Claudianus Mamertus the Poet: A Forgotten Reputation and the “Pange Lingua Gloriosi”

Richard Rush, University of California Riverside

Claudianus Mamertus’ reputation as a poet was a crucial part Claudianus’ reputation during the fifth century. Furthermore, I claim, through an analysis of Claudianus’ reputation as a poet and a reexamination of the manuscript tradition, that Claudius composed the poem “Pange lingua gloriosi,” currently attributed to the sixth-century poet Fortunatus.


Claudianus Mamertus was a priest of Vienne during the late fifth century. He served in the church under his older brother, simply known as Mamertus, who was bishop in Vienne. Claudianus is primarily known for his philosophical work, the De Statu Animae, a three-volume tract asserting that the soul is spiritual, not corporeal. Naturally, the De Statu Animae, Claudianus’ education, and Claudianus as a philosopher have dominated any study of the Viennese priest. However, studies that focus only on these aspects of his life produce a one-dimensional portrait of Claudianus. We lose sight of Claudianus’ relationships. He worked closely with his brother managing the church of Vienne. He was a friend and correspondent of Sidonius Apollinaris. We lose sight of the fact that Claudianus was not only a philosopher, but also a poet.

In this paper, I assess Claudianus’ reputation as a poet and assert that poetry was a crucial part Claudianus’ reputation during the fifth century. In doing so, I rely on the letters of Sidonius Apollinaris, especially the epitaph that Sidonius composed for Claudianus upon his death, and Gennadius of Marseilles’ entry on Claudianus in the De Viris Inlustribus, written in the mid 490’s.
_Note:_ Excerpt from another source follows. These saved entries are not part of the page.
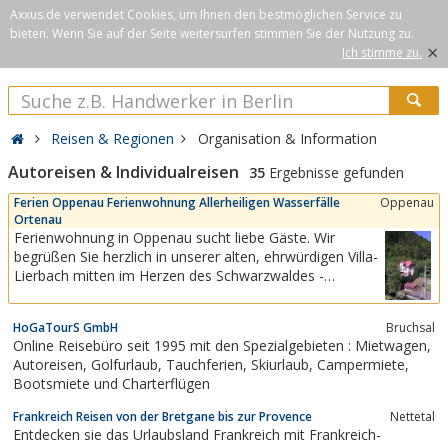
Axxus.de verwendet Cookies, um Ihnen den bestmöglichen Service zu
bieten. Wenn Sie auf der Seite weitersurfen stimmen Sie der Nutzung zu.
×
Ich stimme zu.
Reisen & Regionen
Organisation & Information
Autoreisen & Individualreisen
35
Ergebnisse gefunden
Ferien Oppenau Ferienwohnung Allerheiligen Wasserfälle
Oppenau
Ortenau
Ferienwohnung in Oppenau sucht liebe Gäste. Wir
begrüßen Sie herzlich in unserer alten, ehrwürdigen Villa-
Lierbach mitten im Herzen des Schwarzwaldes -
Nationalpark Gemeinde in der Ortenau. In der Nähe
befinden sich beliebte Ausflugsziele, unter anderen die
HoGaTourS GmbH
Bruchsal
bekannten Allerheiligen Wasserfälle im Schwarzwald. Die
Online Reisebüro seit 1995 mit den Spezialgebieten : Mietwagen,
Ferienwohnung...
Autoreisen, Golfurlaub, Tauchferien, Skiurlaub, Campermiete,
Bootsmiete und Charterflügen
Frankreich Reisen von der Bretgane bis zur Provence
Nettetal
Entdecken sie das Urlaubsland Frankreich mit Frankreich-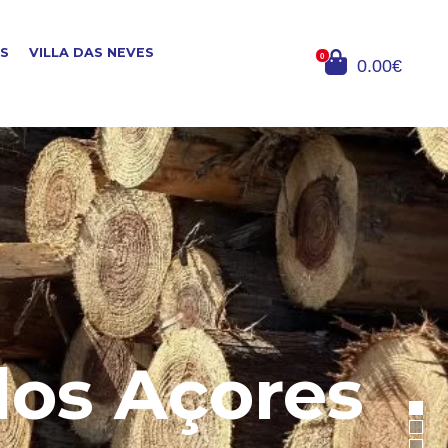
OS
VILLA DAS NEVES
0
0.00€
dos Açores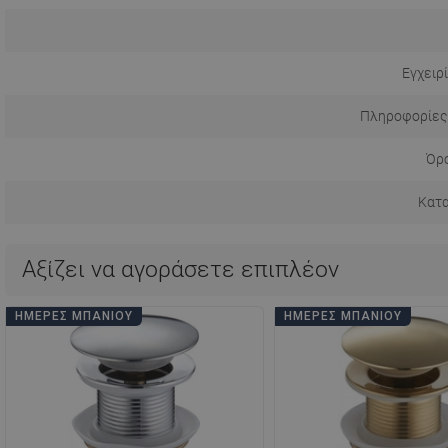
Εγχειρ
Πληροφορίες
Όρο
Κατ
Αξίζει να αγοράσετε επιπλέον
ΗΜΈΡΕΣ ΜΠΆΝΙΟΥ
ΗΜΈΡΕΣ ΜΠΆΝΙΟΥ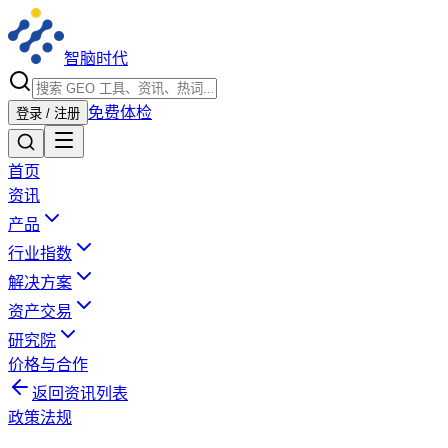
智脑时代
免费体检
登录 / 注册
首页
资讯
产品
行业指数
解决方案
资产交易
研究院
价格与合作
返回资讯列表
政策法规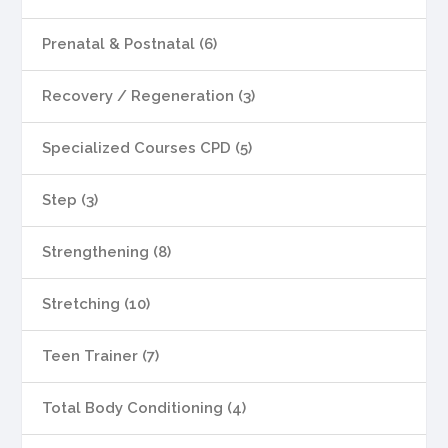
Prenatal & Postnatal (6)
Recovery / Regeneration (3)
Specialized Courses CPD (5)
Step (3)
Strengthening (8)
Stretching (10)
Teen Trainer (7)
Total Body Conditioning (4)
Gennadius was even kind enough to name a poem that Claudianus wrote, the “Pange lingua gloriosi.” However, Gennadius’ evidence has been spurned as unreliable and this poem is currently attributed to the sixth-century poet Fortunatus due to its association with Fortunatus in the manuscript tradition.[1] My examination of Gennadius’ reliability reveals that while Gennadius did include some false information, he was sensitive to reporting the truth. When Gennadius included unsubstantiated rumors, he clearly marked them when he did. Therefore, Gennadius is more reliable than previously believed, although he still must be used carefully. Furthermore, the manuscript tradition used to attribute the “Pange lingua gloriosi” to Fortunatus does not begin until almost 200 years after Fortunatus lived. This leaves plenty of time for the “Pange lingua gloriosi” to have entered the Fortunatus manuscript tradition prior to the creation of the extant tradition.

Finally, I propose a scenario that could explain how the “Pange lingua gloriosi” could have become associated with Fortunatus. Fortunatus was a companion of the Merovingian queen turned nun, Radegund. Radegund had acquired a relic of the True Cross and had it installed in her monastery in Poitiers. In preparation for this event, Fortunatus composed several poems to be used as a part of the festivities. “Pange lingua gloriosi,” a poem about the cross on which Jesus was crucified and it was written in trochaic tetrameters catalectic, a rather rare meter used in processions, would have been a perfect fit for the occasion. I contend that “Pange lingua gloriosi” was used as a part of the ceremonies along with poems that Fortunatus did compose. Therefore, when Fortunatus’ poems were compiled, the “Pange lingua gloriosi” was included among Fortunatus’ other poems on the cross.

[1] Engelbrecht, Claudiani Mamerti Opera, (CSEL, Vol. 11, Vindobonae: Apud C. Geroldi Filium Bibliopola Academiae, 1885), xlviiii.